§ Work item
No pictures go in the copy; retype exactly the lines from the one with "προβλήματα δημιουργεί;" through the last line of the records.

(Records for the task begins)

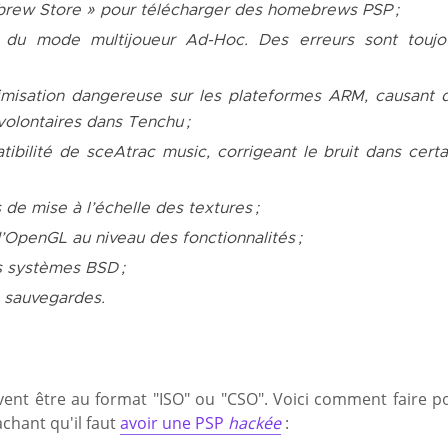
brew Store » pour télécharger des
homebrews
PSP ;
s du mode multijoueur
Ad-Hoc
. Des erreurs sont toujo
imisation dangereuse sur les plateformes ARM, causant 
volontaires dans
Tenchu
;
tibilité de
sceAtrac music
, corrigeant le bruit dans certa
de mise à l’échelle des textures ;
’
OpenGL
au niveau des fonctionnalités ;
s systèmes BSD ;
s sauvegardes.
oivent être au format "ISO" ou "CSO". Voici comment faire p
chant qu'il faut
avoir une PSP
hackée
:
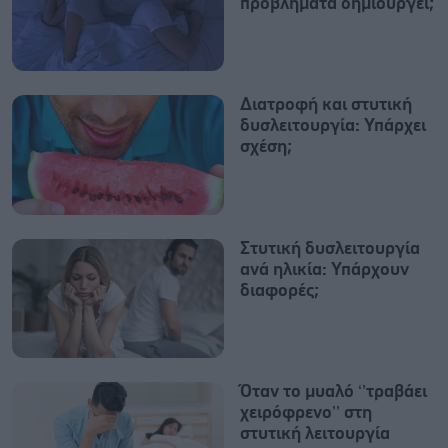
προβλήματα δημιουργεί;
Διατροφή και στυτική
δυσλειτουργία: Υπάρχει
σχέση;
Στυτική δυσλειτουργία
ανά ηλικία: Υπάρχουν
διαφορές;
Όταν το μυαλό ‘’τραβάει
χειρόφρενο’’ στη
στυτική λειτουργία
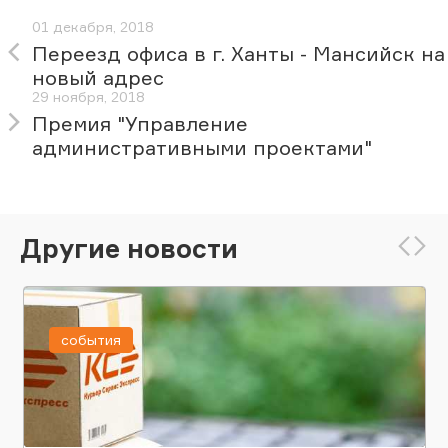
01 декабря, 2018
Переезд офиса в г. Ханты - Мансийск на
новый адрес
29 ноября, 2018
Премия "Управление
административными проектами"
Другие новости
события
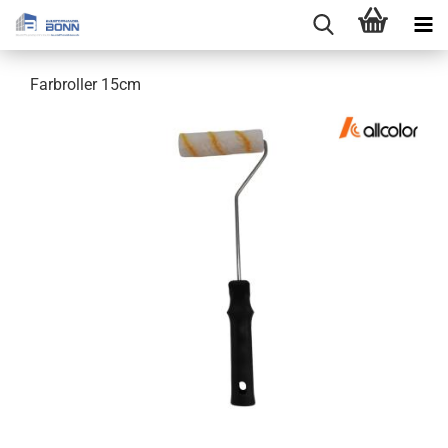
Farbroller 15cm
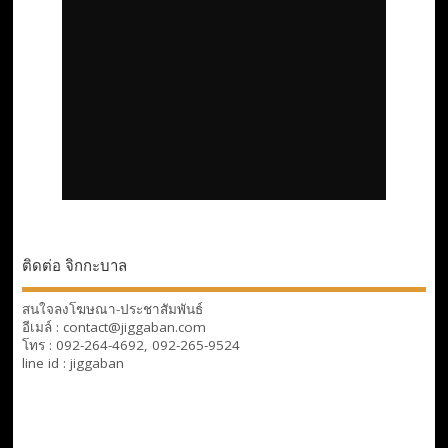
ติดต่อ จิกกะบาล
สนใจลงโฆษณา-ประชาสัมพันธ์
อีเมล์ : contact@jiggaban.com
โทร : 092-264-4692, 092-265-9524
line id : jiggaban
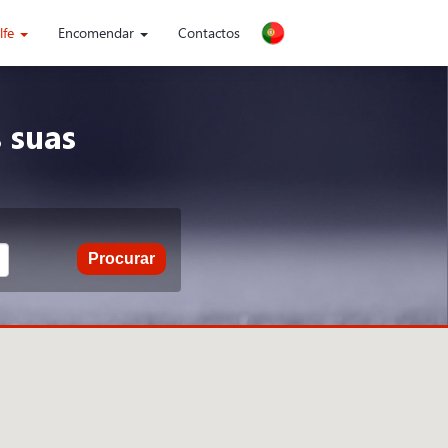
lfe
Encomendar
Contactos
 suas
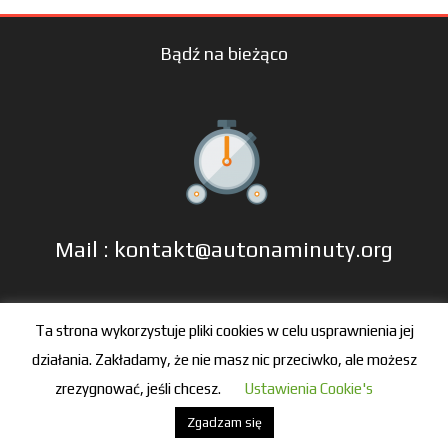
Bądź na bieżąco
Mail : kontakt@autonaminuty.org
tel: +48 606 666 993
Ta strona wykorzystuje pliki cookies w celu usprawnienia jej
działania. Zakładamy, że nie masz nic przeciwko, ale możesz
zrezygnować, jeśli chcesz.
Ustawienia Cookie's
Zgadzam się
© 2016-2021 by autonaminuty.org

(Records for the task ends)

§ Written solution
προβλήματα δημιουργεί;
Διατροφή και στυτική
δυσλειτουργία: Υπάρχει
σχέση;
Στυτική δυσλειτουργία
ανά ηλικία: Υπάρχουν
διαφορές;
Όταν το μυαλό ‘’τραβάει
χειρόφρενο’’ στη
στυτική λειτουργία
01 декабря, 2018
Переезд офиса в г. Ханты - Мансийск на
новый адрес
29 ноября, 2018
Премия "Управление
административными проектами"
Другие новости
события
Farbroller 15cm
ติดต่อ จิกกะบาล
สนใจลงโฆษณา-ประชาสัมพันธ์
อีเมล์ : contact@jiggaban.com
โทร : 092-264-4692, 092-265-9524
line id : jiggaban
lfe
Encomendar
Contactos
 suas
Bądź na bieżąco
Mail : kontakt@autonaminuty.org
tel: +48 606 666 993
Ta strona wykorzystuje pliki cookies w celu usprawnienia jej
działania. Zakładamy, że nie masz nic przeciwko, ale możesz
zrezygnować, jeśli chcesz.
Ustawienia Cookie's
Zgadzam się
© 2016-2021 by autonaminuty.org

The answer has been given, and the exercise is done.